Lettre datée 26 juillet 1916
de Napoléon Mallette à sa fille Attala,
mère de Jeanne Beaulieu Casgrain
Ste Martine 26 juillet 1916
Dme L. E. Beaulieu & Dlle Marie Flore Mallette,
Old Orchard Beach,
Maine.
Chères enfants,
Comme les petites filles vous ont tour-à-tour envoyé des nouvelles,
j'ai retardé ma réponse à vos aimables lettres, lesquelles me font
toujours plaisir d'apprendre que vous vous amusez beaucoup et que vous
êtes en bonne santé ainsi que tous les petits-enfants.
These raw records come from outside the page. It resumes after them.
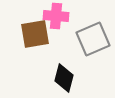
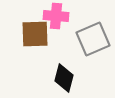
brown square: rotated 8 degrees clockwise
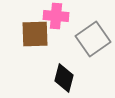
gray square: rotated 12 degrees counterclockwise
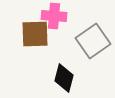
pink cross: moved 2 px left
gray square: moved 2 px down
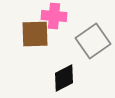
black diamond: rotated 48 degrees clockwise
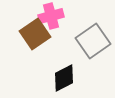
pink cross: moved 3 px left; rotated 20 degrees counterclockwise
brown square: rotated 32 degrees counterclockwise
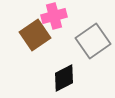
pink cross: moved 3 px right
brown square: moved 1 px down
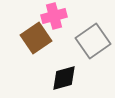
brown square: moved 1 px right, 3 px down
black diamond: rotated 12 degrees clockwise
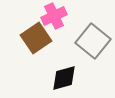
pink cross: rotated 10 degrees counterclockwise
gray square: rotated 16 degrees counterclockwise
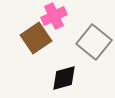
gray square: moved 1 px right, 1 px down
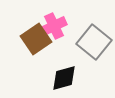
pink cross: moved 10 px down
brown square: moved 1 px down
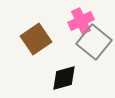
pink cross: moved 27 px right, 5 px up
Chère Atela, je suis très heureux de te voir vivre ainsi mais
comme je te l'ai toujours dit sois prudente en tout et partout;
tu as un mari qui ne peut rien de refuser; à toi de n'en point abuser;
tu n'as jamais connu l'indigence, ni la valeur de l'argent péniblement gagné;
il ne faut pas se défier de la Providence, mais il ne faut pas non plus en
abuser; il te faut beaucoup prier pour que ton mari vive longtemps pour
faire face à de telles dépenses et faire des économies en cas de malheur,
car on ne peut dire l'avenir, il est venu ici samedi soir et reparti
lundi matin, je l'ai trouvé assez portant, mais obligé de prendre des
pilules à chaque repas, lorsqu'il fut couché, je me suis mis à penser
à toi et ne pus m'empêcher de pleurer longtemps & me demandant ce qu'il
adviendrait de toi si la mort le frappait soudainement. Je m'arrête pour
ne pas t'attrister, pardonne-moi si je te parle ainsi, je vois peut-être
les choses différemment de vous deux, mais je crains toujours la misère
après l'opulence; les extravagances conduisent toujours à la ruine.
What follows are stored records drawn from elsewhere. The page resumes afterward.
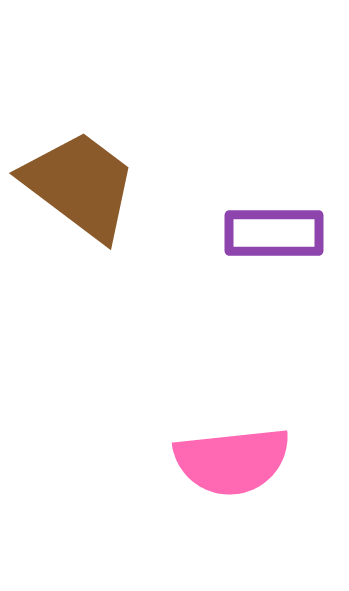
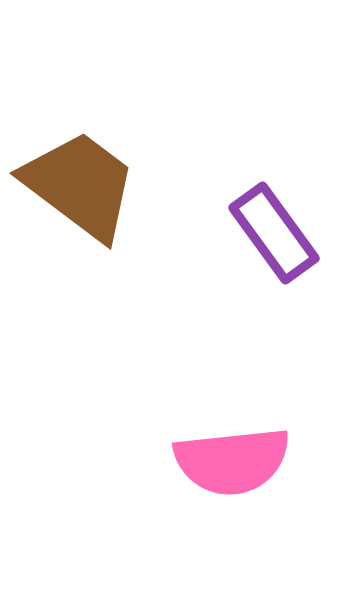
purple rectangle: rotated 54 degrees clockwise
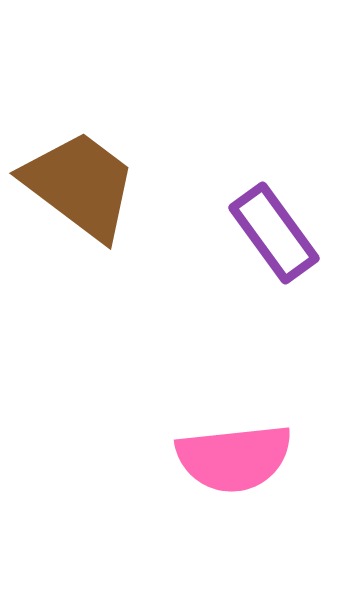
pink semicircle: moved 2 px right, 3 px up
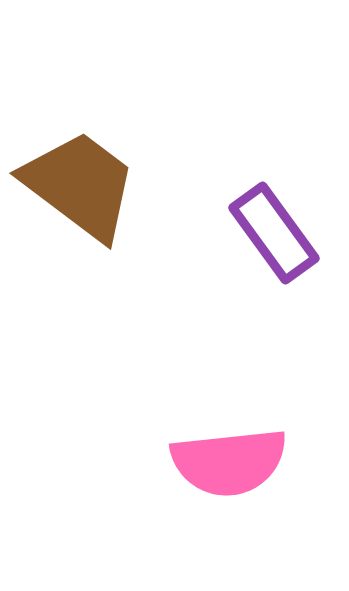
pink semicircle: moved 5 px left, 4 px down
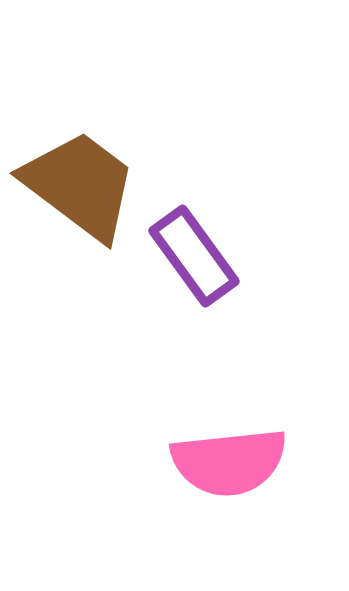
purple rectangle: moved 80 px left, 23 px down
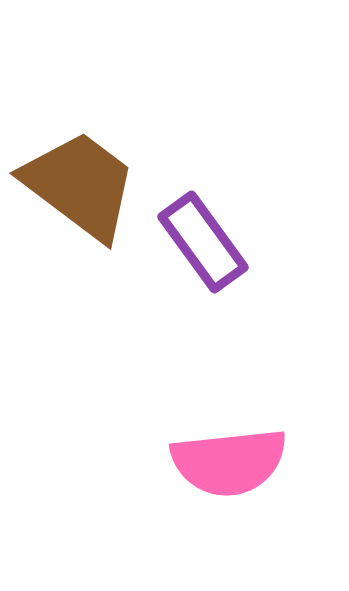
purple rectangle: moved 9 px right, 14 px up
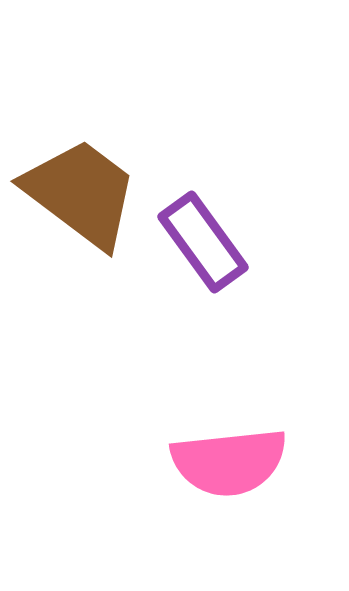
brown trapezoid: moved 1 px right, 8 px down
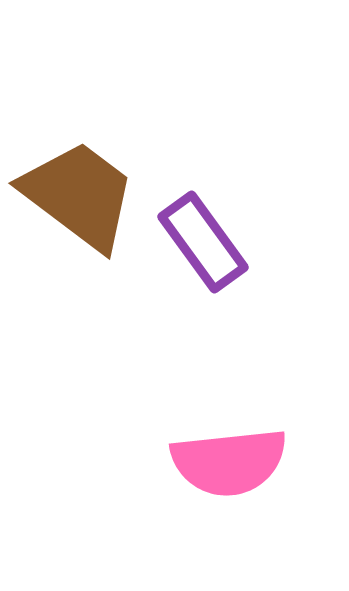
brown trapezoid: moved 2 px left, 2 px down
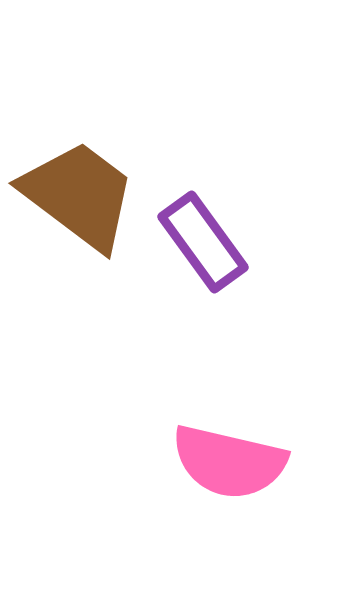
pink semicircle: rotated 19 degrees clockwise
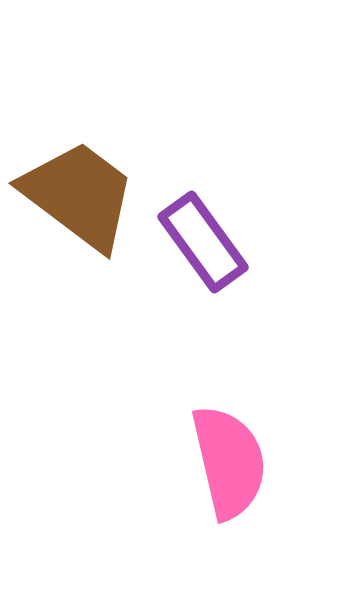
pink semicircle: rotated 116 degrees counterclockwise
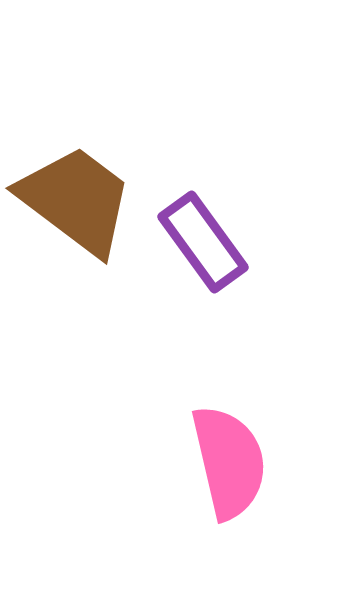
brown trapezoid: moved 3 px left, 5 px down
Avec moins d'agrément, ton oncle Charles Mallette a gaspillé plus
d'argent qu'il lui en faudrait pour ne pas mourir en exil, car il
s'ennuie toujours à Lowell, n'ayant pas le sou en poche.
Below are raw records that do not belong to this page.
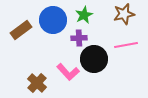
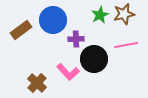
green star: moved 16 px right
purple cross: moved 3 px left, 1 px down
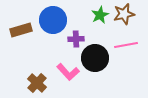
brown rectangle: rotated 20 degrees clockwise
black circle: moved 1 px right, 1 px up
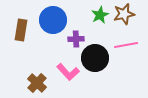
brown rectangle: rotated 65 degrees counterclockwise
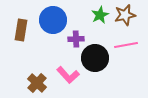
brown star: moved 1 px right, 1 px down
pink L-shape: moved 3 px down
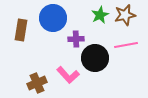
blue circle: moved 2 px up
brown cross: rotated 24 degrees clockwise
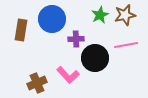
blue circle: moved 1 px left, 1 px down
Enfin je crois qu'il est sage d'économiser tout en vivant bien,
selon sa condition.
Je quitte ce sujet pour n'y plus revenir espérant que tu comprendras
toutes mes intentions.
Je te recommande Marie Flore, veille sur elle comme je veille sur toi,
il est si facile de s'abuser dans ces âges-là, je ne l'aurais jamais laissée
aller avec une étrangère; si toutefois elle ne t'écoutait pas tu n'as qu'à
l'envoyer ici, et je t'en serai reconnaissant, malgré que je serais bien
trompé d'elle qui a toute ma confiance. J'espère que si elle va au théâtre
elle va aussi à l'église et communie souvent.
Depuis la semaine dernière nous avons une chaleur épouvantable,
toute la moisson sèche sur pied, mais au moment que j'écris la pluie
commence et semble vouloir durer.
Hector est parti ce matin à cinq heures pour la rivière des Fèves,
Mr Goyette est venu l'éveiller, et il s'est habillé si vite qu'il a mis
les chaussures de Roméo et est parti sans s'apercevoir de la chose, et
Roméo ne peut mettre celles d'Hector, il faut aller les échanger, car
il est parti pour faire les récoltes.
Nous sommes tous bien et nous nous joignons pour vous embrasser.